ONE LAST THUMP ON the barrier told me the Combat SecUnit wasn’t happy about losing. My organic parts felt quivery, I had shrapnel stuck all over me, but I was still at 83 percent performance reliability. (It’s good there’s not a separate statistic for my mental performance reliability because I don’t think even I would rate it as all that great at the moment.)

Gurathin knelt beside an open maintenance floor panel next to the gate, tools scattered around, and Ratthi held a light for him. The panel was painted with an emergency feed marker label that in a selection of different languages read Manual Release. I didn’t even know they had those in ports. I’m a SecUnit, not an engineer.

Our shuttle slot was six locks down, glowing emergency lighting showing me Mensah standing beside it holding a small energy weapon. Why the hell did she have that? Oh, because although a security barrier had dropped in the other gate at the end of this section, a small crowd of humans had been trapped here and stood back against the stationside bulkhead.

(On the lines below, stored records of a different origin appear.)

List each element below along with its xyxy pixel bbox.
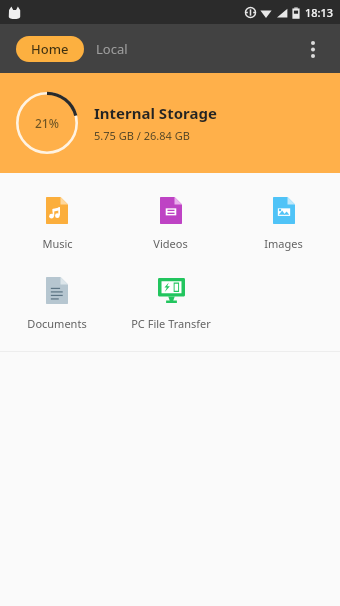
button[interactable]: Local: [84, 34, 140, 64]
button[interactable]: Documents: [0, 263, 114, 343]
staticText: Images: [264, 236, 303, 251]
staticText: 18:13: [305, 5, 334, 20]
staticText: Documents: [27, 316, 87, 331]
staticText: Home: [31, 40, 69, 58]
button[interactable]: Images: [227, 183, 340, 263]
staticText: Internal Storage: [94, 103, 217, 123]
staticText: 5.75 GB / 26.84 GB: [94, 128, 190, 143]
staticText: Local: [96, 40, 128, 58]
button[interactable]: 21%: [0, 73, 340, 173]
button[interactable]: Home: [16, 36, 84, 62]
staticText: Music: [42, 236, 73, 251]
staticText: PC File Transfer: [131, 316, 211, 331]
button[interactable]: More options: [294, 30, 332, 68]
staticText: Videos: [153, 236, 188, 251]
button[interactable]: Music: [0, 183, 114, 263]
button[interactable]: Videos: [114, 183, 227, 263]
button[interactable]: PC File Transfer: [114, 263, 227, 343]
staticText: 21%: [35, 115, 59, 131]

We needed to get out of here before somebody convinced PortSec to get those barriers up.

I shoved up and my knee joint started to give way. I staggered and Ratthi ran up to me. He hesitated, waving his hands. “Do you mind if we help—”

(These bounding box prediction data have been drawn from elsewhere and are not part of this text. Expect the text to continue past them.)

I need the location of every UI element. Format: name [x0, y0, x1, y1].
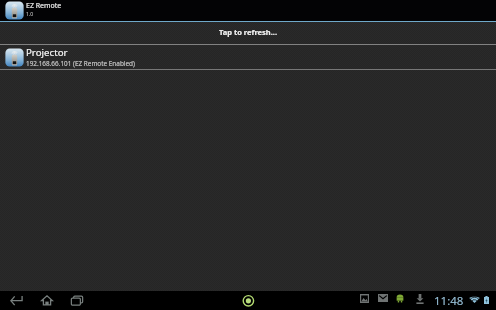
button[interactable]: EZ Remote	[0, 0, 496, 21]
staticText: EZ Remote	[26, 1, 62, 11]
button[interactable]: Home	[37, 291, 57, 310]
staticText: 11:48	[434, 293, 464, 309]
staticText: 192.168.66.101 (EZ Remote Enabled)	[26, 59, 135, 68]
staticText: Tap to refresh...	[219, 27, 278, 37]
button[interactable]: Projector	[0, 45, 496, 69]
button[interactable]: Recent apps	[67, 291, 87, 310]
staticText: 1.0	[26, 11, 34, 18]
button[interactable]: Notifications	[238, 291, 258, 310]
button[interactable]: Back	[6, 291, 26, 310]
button[interactable]: Tap to refresh...	[0, 22, 496, 44]
staticText: Projector	[26, 46, 68, 59]
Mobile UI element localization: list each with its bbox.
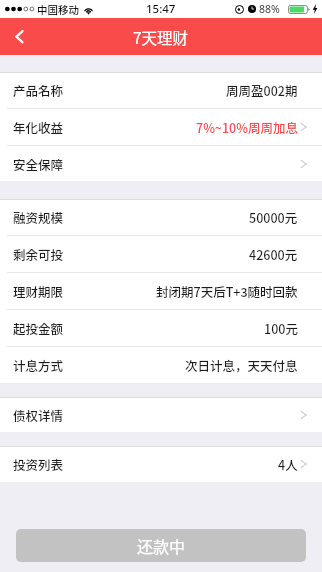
button[interactable]: Back [0, 18, 38, 55]
staticText: 理财期限 [13, 282, 64, 300]
button[interactable]: 产品名称 [0, 72, 322, 109]
staticText: 88% [259, 2, 280, 16]
staticText: 年化收益 [13, 118, 64, 136]
button[interactable]: 债权详情 [0, 397, 322, 432]
staticText: 7天理财 [133, 26, 189, 48]
button[interactable]: 融资规模 [0, 199, 322, 236]
staticText: 产品名称 [13, 81, 64, 99]
button[interactable]: 剩余可投 [0, 236, 322, 273]
staticText: 15:47 [146, 1, 176, 17]
button[interactable]: 安全保障 [0, 146, 322, 181]
staticText: 4人 [278, 455, 298, 473]
staticText: 起投金额 [13, 319, 64, 337]
staticText: 42600元 [249, 245, 298, 263]
staticText: 周周盈002期 [226, 81, 298, 99]
staticText: 剩余可投 [13, 245, 64, 263]
staticText: 安全保障 [13, 155, 64, 173]
button[interactable]: 年化收益 [0, 109, 322, 146]
staticText: 次日计息，天天付息 [185, 356, 298, 374]
staticText: 债权详情 [13, 406, 64, 424]
button[interactable]: 起投金额 [0, 310, 322, 347]
staticText: 50000元 [249, 208, 298, 226]
button[interactable]: 理财期限 [0, 273, 322, 310]
button[interactable]: 计息方式 [0, 347, 322, 383]
staticText: 还款中 [137, 534, 186, 557]
staticText: 投资列表 [13, 455, 64, 473]
staticText: 中国移动 [37, 2, 79, 17]
staticText: 计息方式 [13, 356, 64, 374]
staticText: 7%~10%周周加息 [196, 118, 298, 136]
button[interactable]: 投资列表 [0, 446, 322, 482]
staticText: 融资规模 [13, 208, 64, 226]
button[interactable]: 还款中 [16, 529, 306, 562]
staticText: 100元 [264, 319, 298, 337]
staticText: 封闭期7天后T+3随时回款 [156, 282, 298, 300]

I gripped his shoulder to stay upright and tried not to fall on him. I was fairly sure the joint had been hit by shrapnel from drones destroyed in the air, as a direct hit would have taken my leg off. Gurathin ran to shoulder my other arm and we limp-ran awkwardly to the shuttle.

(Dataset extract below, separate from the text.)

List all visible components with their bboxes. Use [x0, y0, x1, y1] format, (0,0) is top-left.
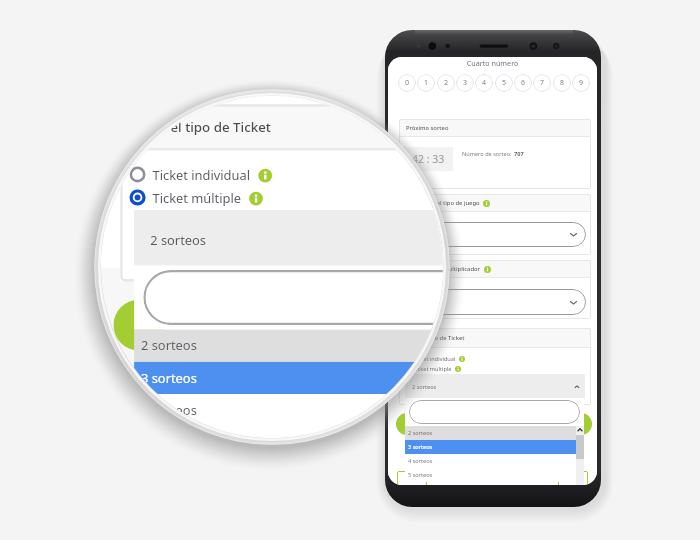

Mensah jerked her head to tell us to go in first while she covered our retreat. Arguing with her would be stupid, but it was hard to override that programming. We went through the hatch and then she backed in after us. She cycled the lock closed and yelled, “Pin-Lee, we’re clear!”

Thumps vibrated through the deck as the shuttle pushed away from the lock. I pulled away from Ratthi and Gurathin, who climbed out of the way so Mensah could step past us and up to the cockpit. It was a small ship-to-ship shuttle, with only one compartment with seating along the bulkheads, and a cubby for emergency supply storage and a restroom. I had ridden in this exact model of shuttle before, on contract.

My knee joint gave out and I collapsed on the deck. I’d tuned my pain sensors down, but maybe too much. I said, “Ratthi, I really need you to get this shrapnel out of my knee joint.”

Ratthi leaned over me. “Can it wait? There’s a MedSystem on the ship.”

I could already feel the company systems at the edge of my feed, recognizing me, wanting in. I accessed the shuttle’s cameras, fought a brief battle with ShuttleSecSys, and started deleting everything that had been recorded since the Preservation team boarded. Ratthi was being an optimist again. On the company ship, it wouldn’t be a MedSystem, it would be a cubicle. “It absolutely cannot wait,” I told him.

Ratthi dropped to the deck beside me and yelled for Gurathin to bring the shuttle’s emergency kit.

In the cockpit, Pin-Lee was monitoring the bot pilot while Mensah stood beside her. A warning from station Port Authority set off a comm alarm. “What is it?” Pin-Lee asked.

Mensah’s expression was hard with fury. “An ‘unnamed corporate resident’ has just launched a ship and it’s on an intercept course with us.”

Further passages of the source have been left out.